No word yet on what’s next, now that the Court of Appeal has upheld the ban preventing lawyer Mark Pettingill from representing the patients of former Premier Dr Ewart Brown whose medical records were seized by police.
Mr Pettingill and Chancery Legal colleague, Victoria Greening, were ordered off the case by the Supreme Court due to conflicts of interests.
Lawyer Mark Diel, who appeared for the Bermuda Police Service argued that Mr Pettingill and Ms Greening could not represent the patients in the case because they had received confidential information while employed in other positions.
Mr Pettingill, a former Attorney General was alleged to have been briefed on the case while in that position. Ms Greening allegedly received information while she was a Crown counsel.
Both lawyers denied having any confidential information about the case and appealed the Supreme Court’s ruling.
Sir Christopher Clarke, the President of the Court of Appeal, dismissed the appeal and ruled that because of the agreed measures to protect privacy, a refusal of the stay would not threaten patient confidentiality.
The patients represented by Mr Pettingill’s firm were among the 265 patients whose medical records were seized by police during raids at Bermuda Healthcare Services and Brown-Darrell Clinic, as part of the ongoing investigation into allegations that Dr Brown’s clinics ordered unnecessary diagnostic imaging scans to boost profits.
Both Dr Brown and the Medical Director of BHCS, Dr Mahesh Reddy have denied any wrongdoing.
To date, no formal charges have been laid against the former Premier or Dr Reddy.
The Court of Appeal hearing resumed on Wednesday, June 12.
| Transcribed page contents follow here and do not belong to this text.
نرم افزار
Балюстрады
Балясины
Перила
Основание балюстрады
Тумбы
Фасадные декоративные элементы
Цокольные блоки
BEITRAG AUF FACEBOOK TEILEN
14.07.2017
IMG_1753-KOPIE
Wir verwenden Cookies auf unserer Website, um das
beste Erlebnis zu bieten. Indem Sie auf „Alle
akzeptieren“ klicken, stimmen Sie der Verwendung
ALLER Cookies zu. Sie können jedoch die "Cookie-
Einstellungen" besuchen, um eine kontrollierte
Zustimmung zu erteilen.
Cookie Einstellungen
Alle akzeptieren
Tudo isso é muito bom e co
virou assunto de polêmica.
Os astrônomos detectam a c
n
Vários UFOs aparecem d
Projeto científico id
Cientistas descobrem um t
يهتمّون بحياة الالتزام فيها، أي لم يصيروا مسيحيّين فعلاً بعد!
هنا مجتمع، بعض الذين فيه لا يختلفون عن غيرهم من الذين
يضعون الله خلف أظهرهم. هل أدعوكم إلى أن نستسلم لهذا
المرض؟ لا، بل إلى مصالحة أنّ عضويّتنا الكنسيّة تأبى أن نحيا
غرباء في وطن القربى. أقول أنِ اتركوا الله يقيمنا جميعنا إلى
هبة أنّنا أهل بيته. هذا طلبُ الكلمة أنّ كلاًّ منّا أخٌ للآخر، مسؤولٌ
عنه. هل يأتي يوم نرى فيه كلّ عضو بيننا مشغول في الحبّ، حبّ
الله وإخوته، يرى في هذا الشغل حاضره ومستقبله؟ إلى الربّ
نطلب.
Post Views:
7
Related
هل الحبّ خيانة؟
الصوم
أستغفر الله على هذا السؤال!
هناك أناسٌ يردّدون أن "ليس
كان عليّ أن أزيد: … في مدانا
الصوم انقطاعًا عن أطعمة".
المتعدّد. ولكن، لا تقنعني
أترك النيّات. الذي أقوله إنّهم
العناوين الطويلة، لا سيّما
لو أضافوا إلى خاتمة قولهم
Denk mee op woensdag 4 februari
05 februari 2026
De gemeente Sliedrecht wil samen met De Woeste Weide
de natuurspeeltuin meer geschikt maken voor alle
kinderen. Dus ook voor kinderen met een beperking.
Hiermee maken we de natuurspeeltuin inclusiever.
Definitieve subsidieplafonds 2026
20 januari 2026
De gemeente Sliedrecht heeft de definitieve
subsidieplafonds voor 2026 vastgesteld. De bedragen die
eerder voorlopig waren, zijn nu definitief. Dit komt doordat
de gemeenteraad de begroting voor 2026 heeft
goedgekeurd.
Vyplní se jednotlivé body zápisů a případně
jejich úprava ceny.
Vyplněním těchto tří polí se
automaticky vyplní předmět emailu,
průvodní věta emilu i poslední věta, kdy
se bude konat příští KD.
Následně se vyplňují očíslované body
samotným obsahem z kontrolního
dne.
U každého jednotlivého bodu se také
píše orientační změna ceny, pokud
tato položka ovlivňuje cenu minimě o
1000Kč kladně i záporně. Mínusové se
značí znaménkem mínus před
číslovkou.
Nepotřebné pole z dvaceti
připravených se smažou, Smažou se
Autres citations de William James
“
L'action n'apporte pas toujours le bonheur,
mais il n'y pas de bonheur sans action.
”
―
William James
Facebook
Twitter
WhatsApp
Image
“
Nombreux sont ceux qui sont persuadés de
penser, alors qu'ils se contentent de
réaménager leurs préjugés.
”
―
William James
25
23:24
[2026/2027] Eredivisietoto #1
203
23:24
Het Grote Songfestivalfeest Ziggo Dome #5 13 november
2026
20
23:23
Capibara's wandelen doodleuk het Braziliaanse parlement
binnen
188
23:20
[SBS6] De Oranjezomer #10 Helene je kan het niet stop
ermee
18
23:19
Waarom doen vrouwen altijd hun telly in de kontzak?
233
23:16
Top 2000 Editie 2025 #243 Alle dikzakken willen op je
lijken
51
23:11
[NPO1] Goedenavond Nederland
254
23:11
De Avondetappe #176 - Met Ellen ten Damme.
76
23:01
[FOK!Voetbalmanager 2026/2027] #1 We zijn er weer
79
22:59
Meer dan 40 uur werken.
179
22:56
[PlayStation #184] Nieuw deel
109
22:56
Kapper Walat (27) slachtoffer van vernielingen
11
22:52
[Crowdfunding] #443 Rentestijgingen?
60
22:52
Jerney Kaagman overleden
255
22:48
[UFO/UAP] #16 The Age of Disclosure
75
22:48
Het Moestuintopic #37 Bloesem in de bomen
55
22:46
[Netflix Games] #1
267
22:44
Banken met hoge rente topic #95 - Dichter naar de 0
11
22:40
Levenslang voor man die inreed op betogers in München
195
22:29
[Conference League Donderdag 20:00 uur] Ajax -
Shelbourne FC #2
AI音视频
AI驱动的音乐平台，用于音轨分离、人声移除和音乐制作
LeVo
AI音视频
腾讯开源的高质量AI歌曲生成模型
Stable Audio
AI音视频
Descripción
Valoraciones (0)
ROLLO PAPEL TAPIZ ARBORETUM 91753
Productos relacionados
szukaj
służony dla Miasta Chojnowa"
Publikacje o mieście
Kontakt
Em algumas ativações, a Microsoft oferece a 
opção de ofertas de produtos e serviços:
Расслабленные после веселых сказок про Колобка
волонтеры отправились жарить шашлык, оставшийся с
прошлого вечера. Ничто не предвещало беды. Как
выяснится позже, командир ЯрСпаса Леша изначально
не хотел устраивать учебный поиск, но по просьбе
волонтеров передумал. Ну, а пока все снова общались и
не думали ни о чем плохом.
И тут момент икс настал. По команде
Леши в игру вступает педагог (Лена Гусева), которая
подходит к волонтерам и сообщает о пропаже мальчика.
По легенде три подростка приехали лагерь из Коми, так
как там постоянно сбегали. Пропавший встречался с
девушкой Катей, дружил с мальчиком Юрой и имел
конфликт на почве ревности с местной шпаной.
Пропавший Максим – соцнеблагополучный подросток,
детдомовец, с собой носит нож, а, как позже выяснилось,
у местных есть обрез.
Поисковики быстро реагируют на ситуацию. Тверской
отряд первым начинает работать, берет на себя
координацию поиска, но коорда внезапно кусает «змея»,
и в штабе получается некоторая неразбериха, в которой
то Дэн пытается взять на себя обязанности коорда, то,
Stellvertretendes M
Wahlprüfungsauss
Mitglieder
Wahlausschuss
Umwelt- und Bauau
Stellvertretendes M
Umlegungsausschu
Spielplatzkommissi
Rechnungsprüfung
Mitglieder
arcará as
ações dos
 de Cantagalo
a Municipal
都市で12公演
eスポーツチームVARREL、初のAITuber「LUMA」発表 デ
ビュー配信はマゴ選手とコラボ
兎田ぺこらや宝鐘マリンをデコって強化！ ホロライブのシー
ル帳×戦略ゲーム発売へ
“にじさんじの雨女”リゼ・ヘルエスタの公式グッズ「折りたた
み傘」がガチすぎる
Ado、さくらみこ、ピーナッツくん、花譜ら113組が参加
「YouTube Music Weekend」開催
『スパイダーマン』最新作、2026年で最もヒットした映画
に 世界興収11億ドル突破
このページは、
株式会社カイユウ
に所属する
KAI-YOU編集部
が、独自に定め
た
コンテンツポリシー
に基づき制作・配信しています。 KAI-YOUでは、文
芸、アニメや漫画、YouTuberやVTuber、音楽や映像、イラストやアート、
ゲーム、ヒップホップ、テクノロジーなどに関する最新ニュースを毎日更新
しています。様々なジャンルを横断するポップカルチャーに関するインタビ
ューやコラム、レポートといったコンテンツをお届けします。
In a statement released that same day, a spokesperson for the patients said: “To find out now that while this was going on and our lawyers had been prevented from representing us, the Police were going through our files.
“Neither the Police nor their lawyers bothered to inform us. This is nothing short of outrageous.
“We think this was deliberate to try to make our appeal to have our files back, worthless.”
The spokesperson added: “I do not understand the twists and turns of what is going on in court, but we, the patients, had taken comfort from the Police’s promise not to review the files until our objections had been finally decided and we were shocked to hear this latest news.
“Who can we trust if we cannot trust the Police Commissioner?
“Who can we trust if we cannot trust the Governor?”
“Clearly they do not care about us or our confidential medical files. We simply do not matter to them.”
Efforts to find out what’s next in this ongoing legal battle for the patients and the two clinics still under investigation by police continue.